Sulla Repubblica, Concita De Gregorio c’informa che Mario Delpini fu «nominato vescovo di Milano da Benedetto XIV». Un bel record di longevità episcopale, considerato che Benedetto XIV (al secolo Prospero Lambertini) fu pontefice dal 1740 al 1758. (E comunque Delpini non venne nominato «vescovo di Milano» bensì vescovo ausiliare. Fu papa Francesco, nel 2017, a promuoverlo arcivescovo della diocesi ambrosiana).

In Tuttolibri, supplemento culturale della Stampa, viene recensito Uomini senza (Il Mulino), saggio di Marzio Barbagli dedicato all’«arte di mutilare gli uomini» (così il titolo), cioè alla castrazione. Il sottotitolo recita: «Dall’impero assiro al Novecento, l’evirazione dei genitali maschili è stata legata alle cause più diverse». Il complemento di specificazione appare del tutto pleonastico, per non dire grottesco. Evirazione significa «asportazione dei testicoli». Pertanto in quei tempi bui era impossibile eseguire l’evirazione dei genitali femminili.

«Aneri, veronese puro (“de soca” si dice dalle nostre parti), è un Berlusconi dal sorriso fermo», scrive Francesco Specchia su Libero.
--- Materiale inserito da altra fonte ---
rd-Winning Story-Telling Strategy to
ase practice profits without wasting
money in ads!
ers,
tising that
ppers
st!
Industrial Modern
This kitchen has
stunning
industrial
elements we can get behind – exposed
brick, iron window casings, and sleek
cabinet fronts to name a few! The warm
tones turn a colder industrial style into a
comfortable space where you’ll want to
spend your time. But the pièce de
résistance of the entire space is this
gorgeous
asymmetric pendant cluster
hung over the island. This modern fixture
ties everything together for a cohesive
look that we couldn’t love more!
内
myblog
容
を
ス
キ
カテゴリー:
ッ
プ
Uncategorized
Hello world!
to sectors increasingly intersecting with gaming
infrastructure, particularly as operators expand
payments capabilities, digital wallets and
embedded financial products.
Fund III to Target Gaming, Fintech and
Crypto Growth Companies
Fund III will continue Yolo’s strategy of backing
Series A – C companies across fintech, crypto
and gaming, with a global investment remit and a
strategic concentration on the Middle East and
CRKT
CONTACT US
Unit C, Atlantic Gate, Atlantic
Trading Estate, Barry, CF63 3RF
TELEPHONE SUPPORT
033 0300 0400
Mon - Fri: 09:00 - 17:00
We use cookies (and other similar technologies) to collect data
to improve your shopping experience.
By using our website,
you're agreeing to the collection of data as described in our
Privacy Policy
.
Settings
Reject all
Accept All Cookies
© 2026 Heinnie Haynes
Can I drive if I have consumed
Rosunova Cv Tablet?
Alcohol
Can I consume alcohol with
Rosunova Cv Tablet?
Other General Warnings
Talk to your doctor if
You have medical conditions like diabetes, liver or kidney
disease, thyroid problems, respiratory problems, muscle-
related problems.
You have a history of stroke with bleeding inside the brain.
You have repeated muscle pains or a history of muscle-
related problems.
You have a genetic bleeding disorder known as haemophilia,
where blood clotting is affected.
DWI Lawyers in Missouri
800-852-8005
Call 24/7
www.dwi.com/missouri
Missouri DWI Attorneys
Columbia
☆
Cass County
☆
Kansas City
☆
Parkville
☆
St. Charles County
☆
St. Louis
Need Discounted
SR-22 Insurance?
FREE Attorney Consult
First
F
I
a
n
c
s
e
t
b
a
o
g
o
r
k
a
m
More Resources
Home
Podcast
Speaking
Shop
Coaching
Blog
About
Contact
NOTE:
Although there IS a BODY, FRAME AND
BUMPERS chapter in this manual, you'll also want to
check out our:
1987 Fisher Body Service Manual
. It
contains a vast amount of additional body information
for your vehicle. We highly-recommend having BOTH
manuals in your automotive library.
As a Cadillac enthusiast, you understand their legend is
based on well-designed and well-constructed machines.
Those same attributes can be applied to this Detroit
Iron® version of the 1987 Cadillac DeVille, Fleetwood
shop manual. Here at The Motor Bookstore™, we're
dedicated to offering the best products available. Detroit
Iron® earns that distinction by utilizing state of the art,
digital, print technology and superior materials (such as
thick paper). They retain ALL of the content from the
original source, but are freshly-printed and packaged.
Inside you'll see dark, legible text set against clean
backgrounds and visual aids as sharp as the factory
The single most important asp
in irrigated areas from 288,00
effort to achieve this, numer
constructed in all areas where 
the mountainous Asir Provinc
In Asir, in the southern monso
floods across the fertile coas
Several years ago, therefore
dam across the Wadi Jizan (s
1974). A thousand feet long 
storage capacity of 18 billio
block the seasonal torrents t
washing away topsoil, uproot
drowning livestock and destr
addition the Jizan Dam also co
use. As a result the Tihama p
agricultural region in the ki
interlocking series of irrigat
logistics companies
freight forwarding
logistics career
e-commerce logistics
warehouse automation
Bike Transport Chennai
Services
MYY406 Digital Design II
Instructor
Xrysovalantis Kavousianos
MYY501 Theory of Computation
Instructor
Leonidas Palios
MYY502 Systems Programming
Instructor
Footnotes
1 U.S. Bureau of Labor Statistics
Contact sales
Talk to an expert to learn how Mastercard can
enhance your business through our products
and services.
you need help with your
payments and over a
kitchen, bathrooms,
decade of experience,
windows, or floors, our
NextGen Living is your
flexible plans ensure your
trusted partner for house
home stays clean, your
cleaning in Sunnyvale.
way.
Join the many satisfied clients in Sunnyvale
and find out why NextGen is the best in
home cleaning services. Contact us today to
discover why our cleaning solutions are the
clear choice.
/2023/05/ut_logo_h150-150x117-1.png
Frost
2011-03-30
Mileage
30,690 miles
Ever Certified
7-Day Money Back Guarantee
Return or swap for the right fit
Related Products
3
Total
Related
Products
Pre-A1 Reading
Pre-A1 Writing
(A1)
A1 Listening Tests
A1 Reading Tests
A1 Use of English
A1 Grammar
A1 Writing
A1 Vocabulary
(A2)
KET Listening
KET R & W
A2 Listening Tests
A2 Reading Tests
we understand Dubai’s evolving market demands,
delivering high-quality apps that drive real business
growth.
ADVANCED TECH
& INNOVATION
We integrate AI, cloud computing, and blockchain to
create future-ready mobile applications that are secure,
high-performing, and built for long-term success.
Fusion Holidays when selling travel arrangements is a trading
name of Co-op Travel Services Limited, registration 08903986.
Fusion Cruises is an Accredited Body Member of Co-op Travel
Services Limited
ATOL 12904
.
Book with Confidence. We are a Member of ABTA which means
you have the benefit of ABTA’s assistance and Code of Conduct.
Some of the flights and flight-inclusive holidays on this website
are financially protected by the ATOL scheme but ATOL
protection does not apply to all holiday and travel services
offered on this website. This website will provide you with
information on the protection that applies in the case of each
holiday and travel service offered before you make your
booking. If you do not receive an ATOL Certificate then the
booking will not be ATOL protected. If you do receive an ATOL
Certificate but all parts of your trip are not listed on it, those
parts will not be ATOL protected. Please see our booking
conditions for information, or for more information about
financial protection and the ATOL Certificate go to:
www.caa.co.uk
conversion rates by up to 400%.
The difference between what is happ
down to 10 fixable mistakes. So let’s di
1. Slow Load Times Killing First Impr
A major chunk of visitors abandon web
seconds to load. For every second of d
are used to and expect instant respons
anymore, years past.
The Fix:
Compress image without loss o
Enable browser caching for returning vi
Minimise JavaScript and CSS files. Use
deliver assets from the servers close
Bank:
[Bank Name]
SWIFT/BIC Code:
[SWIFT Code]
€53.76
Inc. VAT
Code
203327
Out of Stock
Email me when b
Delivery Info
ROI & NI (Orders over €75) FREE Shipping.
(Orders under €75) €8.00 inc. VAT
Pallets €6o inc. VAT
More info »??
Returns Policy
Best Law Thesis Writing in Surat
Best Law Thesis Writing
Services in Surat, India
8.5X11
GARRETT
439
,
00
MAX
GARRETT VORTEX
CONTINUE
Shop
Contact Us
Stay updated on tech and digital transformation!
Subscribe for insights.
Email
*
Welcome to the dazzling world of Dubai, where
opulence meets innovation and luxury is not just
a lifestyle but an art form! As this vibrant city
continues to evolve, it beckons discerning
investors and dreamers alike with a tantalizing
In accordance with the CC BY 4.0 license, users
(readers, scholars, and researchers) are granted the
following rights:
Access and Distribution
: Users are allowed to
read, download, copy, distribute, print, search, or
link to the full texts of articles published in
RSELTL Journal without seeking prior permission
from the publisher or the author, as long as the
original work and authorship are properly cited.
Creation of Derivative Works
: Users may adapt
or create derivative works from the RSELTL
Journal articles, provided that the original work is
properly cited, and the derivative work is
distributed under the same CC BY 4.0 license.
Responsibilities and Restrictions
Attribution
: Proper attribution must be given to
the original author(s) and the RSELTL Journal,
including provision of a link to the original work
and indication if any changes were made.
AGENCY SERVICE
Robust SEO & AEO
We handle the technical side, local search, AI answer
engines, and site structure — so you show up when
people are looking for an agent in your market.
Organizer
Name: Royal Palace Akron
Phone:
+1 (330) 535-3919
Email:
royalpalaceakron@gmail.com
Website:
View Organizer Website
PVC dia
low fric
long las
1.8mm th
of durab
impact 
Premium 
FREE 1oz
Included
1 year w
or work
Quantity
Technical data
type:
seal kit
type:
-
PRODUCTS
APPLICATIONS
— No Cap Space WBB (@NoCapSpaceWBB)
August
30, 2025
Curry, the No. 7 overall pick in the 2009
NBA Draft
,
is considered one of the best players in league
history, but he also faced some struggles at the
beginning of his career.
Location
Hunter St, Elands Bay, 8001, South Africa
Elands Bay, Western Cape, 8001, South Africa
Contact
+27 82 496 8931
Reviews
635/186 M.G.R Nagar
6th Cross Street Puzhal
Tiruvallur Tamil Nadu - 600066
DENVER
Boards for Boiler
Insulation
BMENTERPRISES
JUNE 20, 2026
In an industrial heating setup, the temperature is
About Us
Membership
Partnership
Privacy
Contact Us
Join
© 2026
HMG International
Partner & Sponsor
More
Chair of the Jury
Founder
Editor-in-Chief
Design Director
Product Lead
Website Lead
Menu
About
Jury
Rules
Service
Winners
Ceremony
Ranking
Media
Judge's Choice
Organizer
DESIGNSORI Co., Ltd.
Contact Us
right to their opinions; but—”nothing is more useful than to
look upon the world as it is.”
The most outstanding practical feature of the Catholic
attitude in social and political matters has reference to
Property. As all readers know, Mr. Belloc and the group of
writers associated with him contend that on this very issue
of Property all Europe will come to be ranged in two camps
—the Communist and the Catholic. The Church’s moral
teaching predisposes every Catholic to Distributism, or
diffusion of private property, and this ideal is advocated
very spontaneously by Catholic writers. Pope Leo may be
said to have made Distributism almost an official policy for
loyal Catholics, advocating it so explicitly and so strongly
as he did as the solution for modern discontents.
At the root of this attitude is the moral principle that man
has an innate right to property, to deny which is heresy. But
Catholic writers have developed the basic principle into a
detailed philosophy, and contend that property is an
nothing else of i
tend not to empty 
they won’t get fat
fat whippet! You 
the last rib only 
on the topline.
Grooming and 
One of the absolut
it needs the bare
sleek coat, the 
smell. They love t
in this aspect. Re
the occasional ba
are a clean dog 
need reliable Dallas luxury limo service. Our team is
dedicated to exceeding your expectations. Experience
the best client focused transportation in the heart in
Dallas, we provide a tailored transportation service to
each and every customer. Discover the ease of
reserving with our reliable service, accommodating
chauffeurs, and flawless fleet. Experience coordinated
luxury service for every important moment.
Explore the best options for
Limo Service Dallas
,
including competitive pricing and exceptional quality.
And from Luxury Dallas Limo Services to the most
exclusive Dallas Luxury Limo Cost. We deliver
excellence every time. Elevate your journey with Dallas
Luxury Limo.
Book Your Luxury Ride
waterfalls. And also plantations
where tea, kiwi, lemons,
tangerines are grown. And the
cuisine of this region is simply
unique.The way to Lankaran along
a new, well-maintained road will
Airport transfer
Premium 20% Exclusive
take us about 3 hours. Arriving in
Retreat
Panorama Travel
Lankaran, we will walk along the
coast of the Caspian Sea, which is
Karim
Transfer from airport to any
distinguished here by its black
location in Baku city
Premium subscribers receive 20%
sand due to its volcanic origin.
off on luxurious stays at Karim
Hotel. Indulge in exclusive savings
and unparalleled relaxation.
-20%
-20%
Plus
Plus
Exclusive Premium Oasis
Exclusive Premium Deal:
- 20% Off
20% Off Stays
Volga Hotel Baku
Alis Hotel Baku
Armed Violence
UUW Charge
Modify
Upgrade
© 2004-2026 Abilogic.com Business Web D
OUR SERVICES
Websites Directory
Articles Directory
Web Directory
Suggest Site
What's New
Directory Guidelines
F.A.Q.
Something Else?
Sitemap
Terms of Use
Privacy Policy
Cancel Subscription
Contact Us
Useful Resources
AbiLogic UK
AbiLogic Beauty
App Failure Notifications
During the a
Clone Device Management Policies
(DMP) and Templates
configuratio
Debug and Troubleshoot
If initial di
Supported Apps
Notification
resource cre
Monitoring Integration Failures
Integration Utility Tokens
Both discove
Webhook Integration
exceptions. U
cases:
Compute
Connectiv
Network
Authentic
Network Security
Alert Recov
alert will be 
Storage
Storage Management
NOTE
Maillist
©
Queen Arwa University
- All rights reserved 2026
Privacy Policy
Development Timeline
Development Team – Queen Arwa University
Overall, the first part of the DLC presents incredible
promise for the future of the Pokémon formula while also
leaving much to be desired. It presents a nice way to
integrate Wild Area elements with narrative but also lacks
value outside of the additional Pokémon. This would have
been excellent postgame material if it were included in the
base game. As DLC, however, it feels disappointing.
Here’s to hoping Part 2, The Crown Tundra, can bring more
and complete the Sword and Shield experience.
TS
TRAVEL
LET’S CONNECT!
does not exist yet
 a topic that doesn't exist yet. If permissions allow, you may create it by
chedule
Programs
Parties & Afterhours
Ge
Perdoniamo il simpatico collega per vari motivi, non ultimo quello di essere sì cresciuto a Verona ma nato a Firenze. L’espressione «veronese de soca» designa una persona venuta al mondo nella città di Verona e i cui genitori e antenati (quindi nonni, bisnonni e via risalendo) siano accomunati dalla medesima condizione. Invece Giancarlo Aneri, mago del marketing applicato a vino, caffè, olio e altri prodotti di nicchia, è nato e risiede a Legnago, che da Verona dista 40 chilometri. Soca infatti si traduce in italiano con ceppo, cioè «capostipite di una famiglia, origine di una stirpe», come riporta Lo Zingarelli 2024, che esemplifica: «Nascere dal medesimo ceppo, avere antiche origini comuni». Specchia esagera anche nell’attribuire ad Aneri un merito storicamente impossibile: «Sua l’idea del “Ferrari”, il fuoriclasse degli spumanti». Si dà il caso che la Cantina Ferrari di Trento sia stata fondata nel 1902 da Giulio Ferrari e rilevata 50 anni dopo da Bruno Lunelli, i cui figli, grazie anche alle brillanti intuizioni di Aneri, assunto nel 1974 per promuovere lo spumante di Trento e rimasto in azienda fino al 1992, l’hanno portata al successo mondiale.

Titolo a tutta pagina dal Fatto Quotidiano: «Perche il (mini) Fondo sovrano della Meloni non serve a nulla». Di solito in quel giornale scrivono perchè, con l’accento grave anziché acuto. Ora hanno superato l’imbarazzo della scelta, eliminandolo del tutto.